官术网_书友最值得收藏!

How it works...

Model evaluation is a key step in any machine learning process. It is different for supervised and unsupervised models. In supervised models, predictions play a major role; whereas in unsupervised models, homogeneity within clusters and heterogeneity across clusters play a major role.

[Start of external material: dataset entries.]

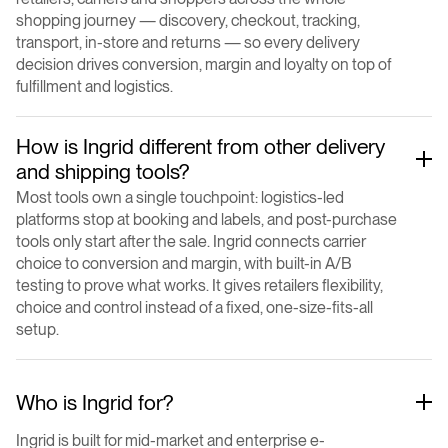
shopping journey — discovery, checkout, tracking,
transport, in-store and returns — so every delivery
decision drives conversion, margin and loyalty on top of
fulfillment and logistics.
How is Ingrid different from other delivery
and shipping tools?
Most tools own a single touchpoint: logistics-led
platforms stop at booking and labels, and post-purchase
tools only start after the sale. Ingrid connects carrier
choice to conversion and margin, with built-in A/B
testing to prove what works. It gives retailers flexibility,
choice and control instead of a fixed, one-size-fits-all
setup.
Who is Ingrid for?
Ingrid is built for mid-market and enterprise e-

Some widely used model evaluation parameters for regression models (including cross validation) are as follows:

  • Coefficient of determination
  • Root mean squared error
  • Mean absolute error
  • Akaike or Bayesian information criterion

Some widely used model evaluation parameters for classification models (including cross validation) are as follows:

  • Confusion matrix (accuracy, precision, recall, and F1-score)
  • Gain or lift charts
  • Area under ROC (receiver operating characteristic) curve
  • Concordant and discordant ratio

Some of the widely used evaluation parameters of unsupervised models (clustering) are as follows:

  • Contingency tables
  • Sum of squared errors between clustering objects and cluster centers or centroids
  • Silhouette value
  • Rand index
  • Matching index
  • Pairwise and adjusted pairwise precision and recall (primarily used in NLP)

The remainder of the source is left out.